Il patto del 2 agosto avrebbe potuto rappresentare la scelta finalmente compiuta di abbandonare le “catene” della sinistra tradizionale novecentesca, liberandosi di tutte quelle zavorre prima di tutto mentali e ideologiche che hanno impedito finora al Partito democratico di passare finalmente il guado per approdare alla modernità liberaldemocratica. Si è ripetuto, invece, l’eterno ritorno dell’eguale. Letta ha avuto la forza di rinunciare al M5s potendo opporre ai desideri della sinistra interna l’inaffidabilità del populismo grillino. In cambio, però, doveva rispettare l’identità sentimentale dello zoccolo duro del suo ceto politico e della sua base. Il rapporto preferenziale con tutto ciò che sa di vecchia sinistra resta una catena indistruttibile: dirigenti e militanti sono ancora ipersensibili verso le accuse di tradimento dei valori della sinistra e si abbeverano ancora alle parole d’ordine più logore di una tradizione che mantiene un valore emotivo e che marca un senso di appartenenza a una comunità ideale che trascende i cambiamenti della storia. La raccolta delle frattaglie della sinistra – da Speranza a Bersani, da Fratoianni a Bonelli – è un modo per tranquillizzare il nucleo storico del partito contro i rischi di snaturare l’identità primigenia e per digerire alleanze con personaggi – come Calenda e Bonino – che sono percepiti come intrusi, nel migliore dei casi, e come “di destra”, nei peggiori.
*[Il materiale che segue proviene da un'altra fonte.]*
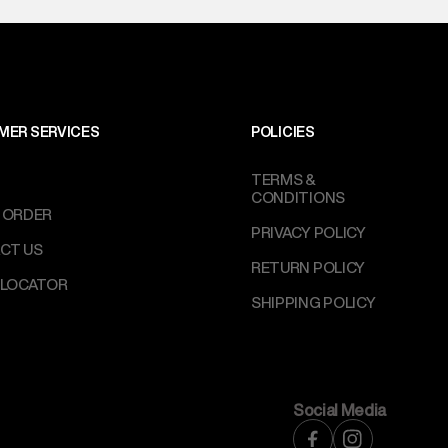
MER SERVICES
POLICIES
TERMS &
CONDITIONS
 ORDER
PRIVACY POLICY
CT US
RETURN POLICY
 LOCATOR
SHIPPING POLICY
Social Media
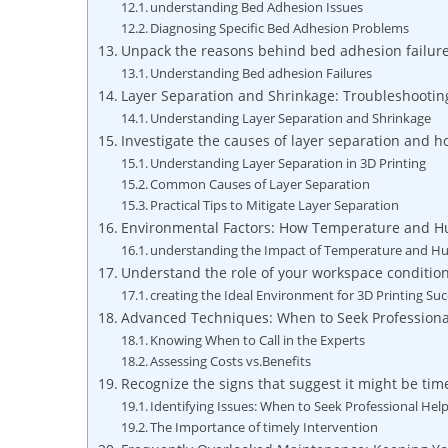
understanding Bed Adhesion Issues
Diagnosing Specific Bed Adhesion Problems
Unpack the reasons behind bed adhesion failure
Understanding Bed adhesion Failures
Layer Separation and Shrinkage: Troubleshootin
Understanding Layer Separation and Shrinkage
Investigate the causes of layer separation and h
Understanding Layer Separation in 3D Printing
Common Causes of Layer Separation
Practical Tips to Mitigate Layer Separation
Environmental Factors: How Temperature and Hu
understanding the Impact of Temperature and Hu
Understand the role of your workspace condition
creating the Ideal Environment for 3D Printing Su
Advanced Techniques: When to Seek Professiona
Knowing When to Call in the Experts
Assessing Costs vs.Benefits
Recognize the signs that suggest it might be time
Identifying Issues: When to Seek Professional Hel
The Importance of timely Intervention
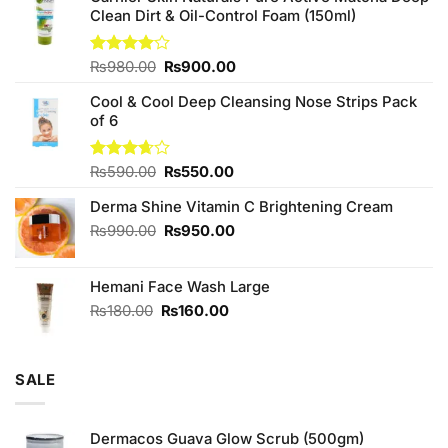
Clean Dirt & Oil-Control Foam (150ml)
Original
Current
Rated
₨
980.00
₨
900.00
4.00
out
price
price
of 5
Cool & Cool Deep Cleansing Nose Strips Pack
was:
is:
of 6
₨980.00.
₨900.00.
Original
Current
Rated
₨
590.00
₨
550.00
3.67
out
price
price
of 5
Derma Shine Vitamin C Brightening Cream
was:
is:
₨590.00.
₨550.00.
Original
Current
₨
990.00
₨
950.00
price
price
was:
is:
Hemani Face Wash Large
₨990.00.
₨950.00.
Original
Current
₨
180.00
₨
160.00
price
price
was:
is:
₨180.00.
₨160.00.
SALE
Dermacos Guava Glow Scrub (500gm)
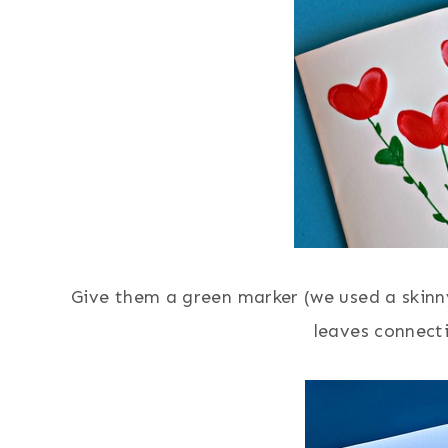
Give them a green marker (we used a skin
leaves connect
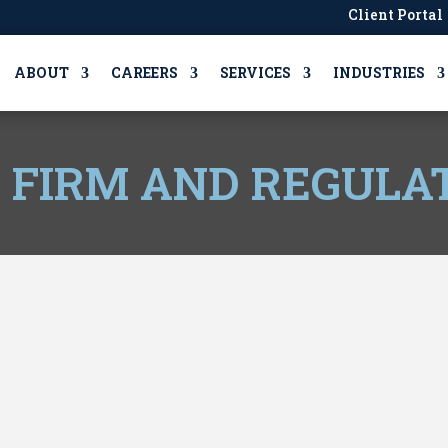
Client Portal
ABOUT
CAREERS
SERVICES
INDUSTRIES
, FIRM AND REGULA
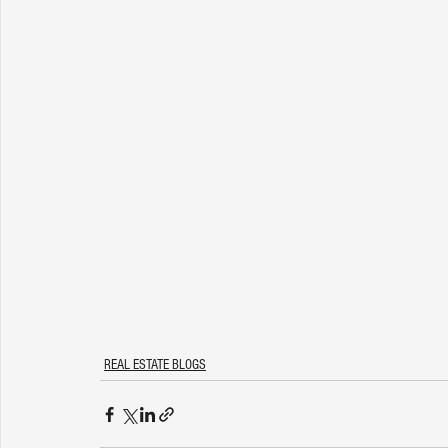
REAL ESTATE BLOGS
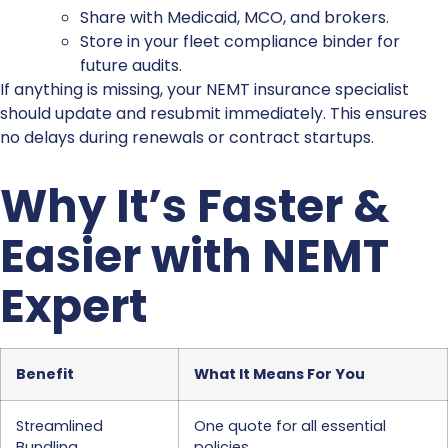
Share with Medicaid, MCO, and brokers.
Store in your fleet compliance binder for
future audits.
If anything is missing, your NEMT insurance specialist
should update and resubmit immediately. This ensures
no delays during renewals or contract startups.
Why It’s Faster &
Easier with NEMT
Expert
Benefit
What It Means For You
Streamlined
One quote for all essential
Bundling
policies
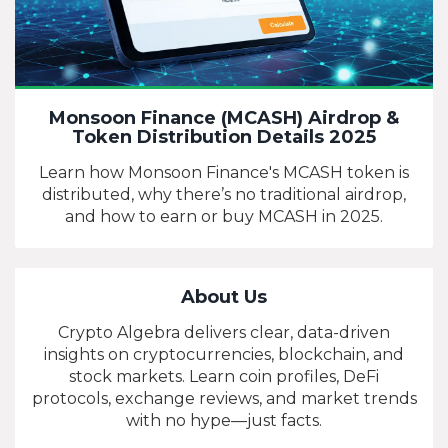
Monsoon Finance (MCASH) Airdrop &
Token Distribution Details 2025
Learn how Monsoon Finance's MCASH token is
distributed, why there’s no traditional airdrop,
and how to earn or buy MCASH in 2025.
About Us
Crypto Algebra delivers clear, data-driven
insights on cryptocurrencies, blockchain, and
stock markets. Learn coin profiles, DeFi
protocols, exchange reviews, and market trends
with no hype—just facts.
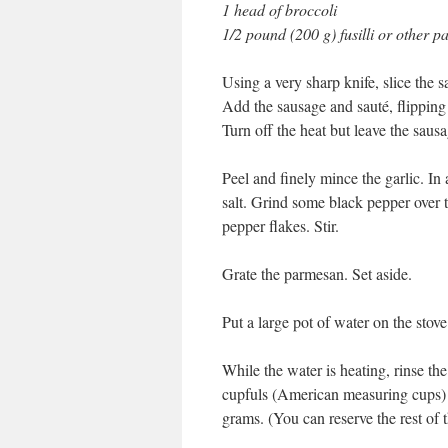
1 head of broccoli
1/2 pound (200 g) fusilli or other p
Using a very sharp knife, slice the sa
Add the sausage and sauté, flipping 
Turn off the heat but leave the sausa
Peel and finely mince the garlic. In 
salt. Grind some black pepper over 
pepper flakes. Stir.
Grate the parmesan. Set aside.
Put a large pot of water on the stove
While the water is heating, rinse th
cupfuls (American measuring cups) o
grams. (You can reserve the rest of t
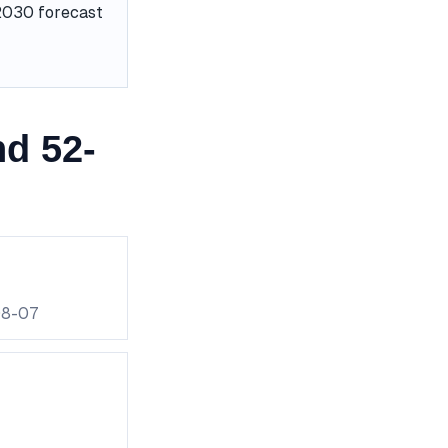
 2030 forecast
d 52-
08-07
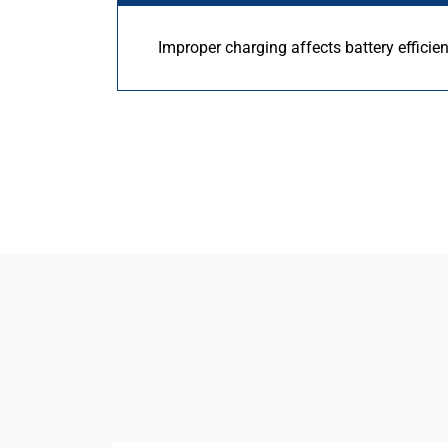
Improper charging affects battery efficie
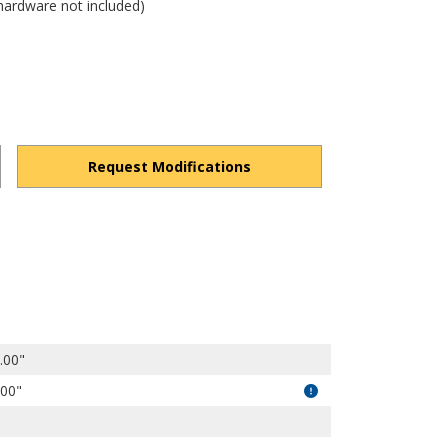
hardware not included)
Request Modifications
dPqM2xhJobg8RAKrT/view?usp=drivesdk
.00"
.00"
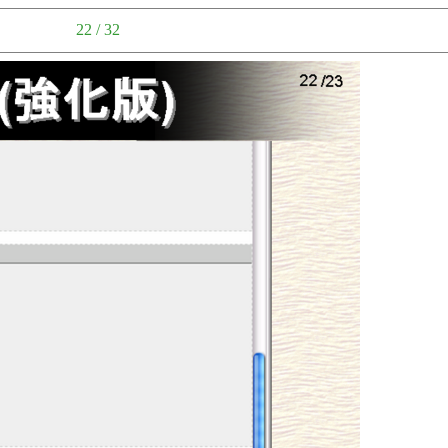
22 / 32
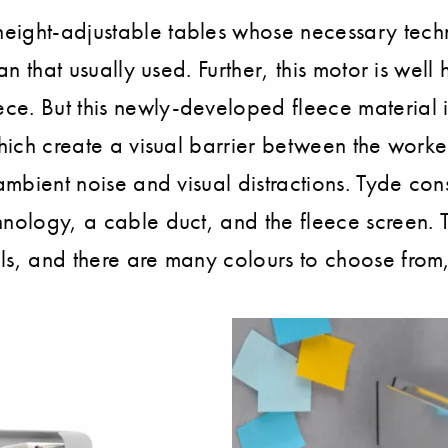
eight-adjustable tables whose necessary techn
han that usually used. Further, this motor is we
e. But this newly-developed fleece material is
 which create a visual barrier between the work
ambient noise and visual distractions. Tyde cons
nology, a cable duct, and the fleece screen. T
ls, and there are many colours to choose from,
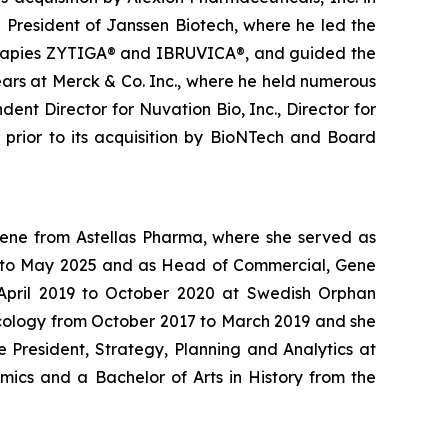
g President of Janssen Biotech, where he led the
therapies ZYTIGA® and IBRUVICA®, and guided the
ars at Merck & Co. Inc., where he held numerous
ent Director for Nuvation Bio, Inc., Director for
s prior to its acquisition by BioNTech and Board
Gene from Astellas Pharma, where she served as
24 to May 2025 and as Head of Commercial, Gene
m April 2019 to October 2020 at Swedish Orphan
ncology from October 2017 to March 2019 and she
 President, Strategy, Planning and Analytics at
mics and a Bachelor of Arts in History from the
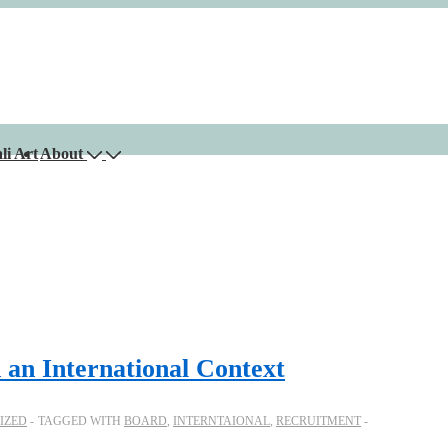
li Art
About
 an International Context
IZED
TAGGED WITH
BOARD
,
INTERNTAIONAL
,
RECRUITMENT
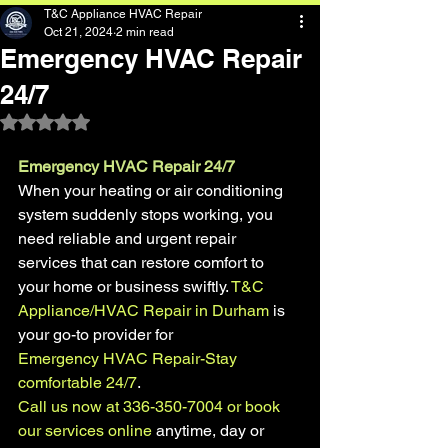
T&C Appliance HVAC Repair
Oct 21, 2024
2 min read
Emergency HVAC Repair
24/7
Rated NaN out of 5 stars.
Emergency HVAC Repair 24/7
When your heating or air conditioning 
system suddenly stops working, you 
need reliable and urgent repair 
services that can restore comfort to 
your home or business swiftly. 
T&C 
Appliance/HVAC Repair in Durham
 is 
your go-to provider for 
Emergency HVAC Repair-Stay 
comfortable 24/7
. 
Call us now at 336-350-7004 or book 
our services online
 anytime, day or 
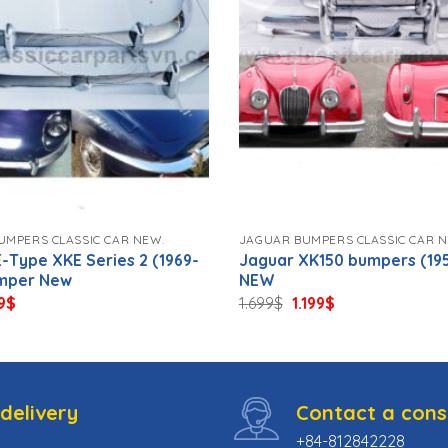
UMPERS CLASSIC CAR NEW.
JAGUAR BUMPERS CLASSIC CAR N
-Type XKE Series 2 (1969-
Jaguar XK150 bumpers (195
umper New
NEW
ginal
Current
Original
Current
9
$
1.699
$
1.199
$
ce
price
price
price
s:
is:
was:
is:
9$.
789$.
1.699$.
1.199$.
delivery
Contact a cons
+84-812842228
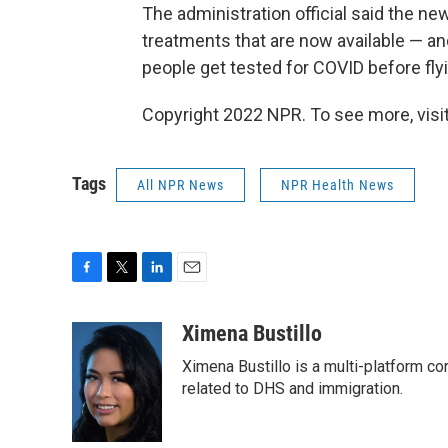
The administration official said the 
treatments that are now available — a
people get tested for COVID before fly
Copyright 2022 NPR. To see more, visit
Tags
All NPR News
NPR Health News
F
T
L
E
a
w
i
m
c
i
n
a
Ximena Bustillo
e
t
k
i
Ximena Bustillo is a multi-platform c
b
t
e
l
o
e
d
related to DHS and immigration.
o
r
I
k
n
L’accordo con Sinistra italiana e Verdi, ancor più che da ragioni numeriche è un atto liturgico per rinsaldare l’appartenenza alla comunità originaria. Fin quando resisterà questo blocco, il Pd sarà condannato all’ambiguità strutturale e alla paralisi programmatica. Un partito incapace di scegliere con convinzione una agenda riformista propria per via della sua resistenza identitaria e passatista, ma che si regge solo se governa, accettando le agende altrui, in un rapporto di osmosi con la classe dirigente che amministra il Deep State. Altro che Agenda Draghi.

Non a caso la base dell’accordino elettoralistico con Fratoianni e Bonelli è basato sulla difesa della Costituzione, una coazione a ripetere proprio mentre il centrodestra mette al centro del programma le riforme costituzionali (presidenzialismo e federalismo): la dimostrazione plastica di un conservatorismo inossidabile, prima ideologico e poi istituzionale, che getta sabbia nel motore riformista del Pd fin dalla sua fondazione. Difficile spiegare tutto questo agli elettori di Calenda.

Ecco perché, forse, in definitiva, l’unione di due torti – quello di Calenda e quello del Pd – non poteva fare una ragione.